Required work: Show the lines below where "INTERESA" occurs.

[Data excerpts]

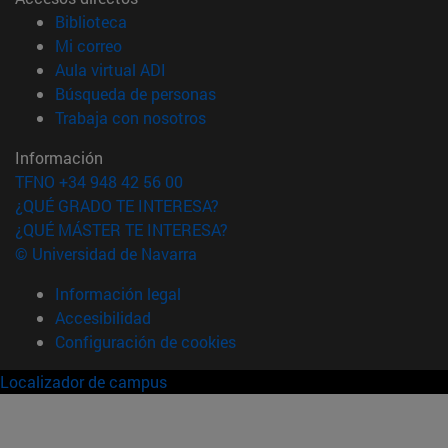
(abre en nueva ventana)
Biblioteca
(abre en nueva ventana)
Mi correo
(abre en nueva ventana)
Aula virtual ADI
(abre en nueva ventana)
Búsqueda de personas
(abre en nueva ventana)
Trabaja con nosotros
Información
TFNO +34 948 42 56 00
¿QUÉ GRADO TE INTERESA?
¿QUÉ MÁSTER TE INTERESA?
© Universidad de Navarra
Información legal
Accesibilidad
Configuración de cookies
Localizador de campus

Response to this exercise:
¿QUÉ GRADO TE INTERESA?
¿QUÉ MÁSTER TE INTERESA?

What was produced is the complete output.